**THE PROBLEM:**
Please reproduce all of the lines below, word for word and in full.

[Dataset entries]
──────
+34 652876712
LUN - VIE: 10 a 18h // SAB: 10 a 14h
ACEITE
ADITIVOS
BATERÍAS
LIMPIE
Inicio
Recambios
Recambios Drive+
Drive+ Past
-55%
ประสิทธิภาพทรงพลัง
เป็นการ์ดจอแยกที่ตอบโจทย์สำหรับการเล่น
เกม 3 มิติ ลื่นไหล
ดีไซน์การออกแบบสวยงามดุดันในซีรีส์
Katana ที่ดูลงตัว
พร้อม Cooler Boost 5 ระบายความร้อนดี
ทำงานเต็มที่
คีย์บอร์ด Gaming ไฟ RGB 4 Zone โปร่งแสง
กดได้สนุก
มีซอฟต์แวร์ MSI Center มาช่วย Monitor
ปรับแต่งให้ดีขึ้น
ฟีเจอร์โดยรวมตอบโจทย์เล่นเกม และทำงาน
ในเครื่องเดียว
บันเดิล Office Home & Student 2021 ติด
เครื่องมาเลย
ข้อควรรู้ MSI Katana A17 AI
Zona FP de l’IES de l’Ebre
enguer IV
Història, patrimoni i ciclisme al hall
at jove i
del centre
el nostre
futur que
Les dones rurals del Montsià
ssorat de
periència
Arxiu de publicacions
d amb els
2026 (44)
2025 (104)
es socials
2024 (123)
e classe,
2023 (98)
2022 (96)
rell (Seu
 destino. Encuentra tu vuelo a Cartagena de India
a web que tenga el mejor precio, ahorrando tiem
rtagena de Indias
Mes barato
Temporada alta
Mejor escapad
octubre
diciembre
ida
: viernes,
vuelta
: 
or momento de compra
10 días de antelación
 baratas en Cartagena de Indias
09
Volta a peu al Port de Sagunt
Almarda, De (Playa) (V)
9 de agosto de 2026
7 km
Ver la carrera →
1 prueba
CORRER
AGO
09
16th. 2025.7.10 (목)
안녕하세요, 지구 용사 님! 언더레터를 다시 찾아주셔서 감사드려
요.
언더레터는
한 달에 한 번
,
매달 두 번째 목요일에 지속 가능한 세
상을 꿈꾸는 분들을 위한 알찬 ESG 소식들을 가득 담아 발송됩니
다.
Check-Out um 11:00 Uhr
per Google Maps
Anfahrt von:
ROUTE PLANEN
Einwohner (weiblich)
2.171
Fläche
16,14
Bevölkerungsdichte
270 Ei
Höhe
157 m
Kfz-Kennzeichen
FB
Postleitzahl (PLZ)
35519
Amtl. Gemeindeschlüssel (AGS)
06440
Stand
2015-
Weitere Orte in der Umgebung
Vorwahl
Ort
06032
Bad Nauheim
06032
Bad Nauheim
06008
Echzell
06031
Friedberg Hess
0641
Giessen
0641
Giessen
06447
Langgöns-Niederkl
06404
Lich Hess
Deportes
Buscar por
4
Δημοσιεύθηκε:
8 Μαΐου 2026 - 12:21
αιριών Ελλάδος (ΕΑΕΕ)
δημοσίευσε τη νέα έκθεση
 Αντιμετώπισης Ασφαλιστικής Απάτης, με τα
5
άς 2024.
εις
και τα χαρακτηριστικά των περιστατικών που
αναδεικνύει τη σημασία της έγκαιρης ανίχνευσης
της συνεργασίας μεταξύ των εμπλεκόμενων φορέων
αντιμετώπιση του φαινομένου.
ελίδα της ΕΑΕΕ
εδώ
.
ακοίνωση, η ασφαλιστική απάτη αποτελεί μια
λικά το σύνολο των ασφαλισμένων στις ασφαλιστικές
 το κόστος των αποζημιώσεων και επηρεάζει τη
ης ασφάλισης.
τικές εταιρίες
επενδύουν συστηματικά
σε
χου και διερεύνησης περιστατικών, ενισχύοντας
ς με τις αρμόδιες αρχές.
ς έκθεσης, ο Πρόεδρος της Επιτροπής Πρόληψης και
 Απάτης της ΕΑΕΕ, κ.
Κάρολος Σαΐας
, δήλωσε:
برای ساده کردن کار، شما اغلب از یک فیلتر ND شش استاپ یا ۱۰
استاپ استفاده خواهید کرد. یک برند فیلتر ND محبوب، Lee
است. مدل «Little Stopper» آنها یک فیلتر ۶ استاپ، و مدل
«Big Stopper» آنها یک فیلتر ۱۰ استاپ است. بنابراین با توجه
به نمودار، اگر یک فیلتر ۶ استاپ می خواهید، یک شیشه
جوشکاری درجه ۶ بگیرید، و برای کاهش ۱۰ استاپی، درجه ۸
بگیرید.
──────
**RESULT OF THIS EXERCISE:**
+34 652876712
LUN - VIE: 10 a 18h // SAB: 10 a 14h
ACEITE
ADITIVOS
BATERÍAS
LIMPIE
Inicio
Recambios
Recambios Drive+
Drive+ Past
-55%
ประสิทธิภาพทรงพลัง
เป็นการ์ดจอแยกที่ตอบโจทย์สำหรับการเล่น
เกม 3 มิติ ลื่นไหล
ดีไซน์การออกแบบสวยงามดุดันในซีรีส์
Katana ที่ดูลงตัว
พร้อม Cooler Boost 5 ระบายความร้อนดี
ทำงานเต็มที่
คีย์บอร์ด Gaming ไฟ RGB 4 Zone โปร่งแสง
กดได้สนุก
มีซอฟต์แวร์ MSI Center มาช่วย Monitor
ปรับแต่งให้ดีขึ้น
ฟีเจอร์โดยรวมตอบโจทย์เล่นเกม และทำงาน
ในเครื่องเดียว
บันเดิล Office Home & Student 2021 ติด
เครื่องมาเลย
ข้อควรรู้ MSI Katana A17 AI
Zona FP de l’IES de l’Ebre
enguer IV
Història, patrimoni i ciclisme al hall
at jove i
del centre
el nostre
futur que
Les dones rurals del Montsià
ssorat de
periència
Arxiu de publicacions
d amb els
2026 (44)
2025 (104)
es socials
2024 (123)
e classe,
2023 (98)
2022 (96)
rell (Seu
 destino. Encuentra tu vuelo a Cartagena de India
a web que tenga el mejor precio, ahorrando tiem
rtagena de Indias
Mes barato
Temporada alta
Mejor escapad
octubre
diciembre
ida
: viernes,
vuelta
: 
or momento de compra
10 días de antelación
 baratas en Cartagena de Indias
09
Volta a peu al Port de Sagunt
Almarda, De (Playa) (V)
9 de agosto de 2026
7 km
Ver la carrera →
1 prueba
CORRER
AGO
09
16th. 2025.7.10 (목)
안녕하세요, 지구 용사 님! 언더레터를 다시 찾아주셔서 감사드려
요.
언더레터는
한 달에 한 번
,
매달 두 번째 목요일에 지속 가능한 세
상을 꿈꾸는 분들을 위한 알찬 ESG 소식들을 가득 담아 발송됩니
다.
Check-Out um 11:00 Uhr
per Google Maps
Anfahrt von:
ROUTE PLANEN
Einwohner (weiblich)
2.171
Fläche
16,14
Bevölkerungsdichte
270 Ei
Höhe
157 m
Kfz-Kennzeichen
FB
Postleitzahl (PLZ)
35519
Amtl. Gemeindeschlüssel (AGS)
06440
Stand
2015-
Weitere Orte in der Umgebung
Vorwahl
Ort
06032
Bad Nauheim
06032
Bad Nauheim
06008
Echzell
06031
Friedberg Hess
0641
Giessen
0641
Giessen
06447
Langgöns-Niederkl
06404
Lich Hess
Deportes
Buscar por
4
Δημοσιεύθηκε:
8 Μαΐου 2026 - 12:21
αιριών Ελλάδος (ΕΑΕΕ)
δημοσίευσε τη νέα έκθεση
 Αντιμετώπισης Ασφαλιστικής Απάτης, με τα
5
άς 2024.
εις
και τα χαρακτηριστικά των περιστατικών που
αναδεικνύει τη σημασία της έγκαιρης ανίχνευσης
της συνεργασίας μεταξύ των εμπλεκόμενων φορέων
αντιμετώπιση του φαινομένου.
ελίδα της ΕΑΕΕ
εδώ
.
ακοίνωση, η ασφαλιστική απάτη αποτελεί μια
λικά το σύνολο των ασφαλισμένων στις ασφαλιστικές
 το κόστος των αποζημιώσεων και επηρεάζει τη
ης ασφάλισης.
τικές εταιρίες
επενδύουν συστηματικά
σε
χου και διερεύνησης περιστατικών, ενισχύοντας
ς με τις αρμόδιες αρχές.
ς έκθεσης, ο Πρόεδρος της Επιτροπής Πρόληψης και
 Απάτης της ΕΑΕΕ, κ.
Κάρολος Σαΐας
, δήλωσε:
برای ساده کردن کار، شما اغلب از یک فیلتر ND شش استاپ یا ۱۰
استاپ استفاده خواهید کرد. یک برند فیلتر ND محبوب، Lee
است. مدل «Little Stopper» آنها یک فیلتر ۶ استاپ، و مدل
«Big Stopper» آنها یک فیلتر ۱۰ استاپ است. بنابراین با توجه
به نمودار، اگر یک فیلتر ۶ استاپ می خواهید، یک شیشه
جوشکاری درجه ۶ بگیرید، و برای کاهش ۱۰ استاپی، درجه ۸
بگیرید.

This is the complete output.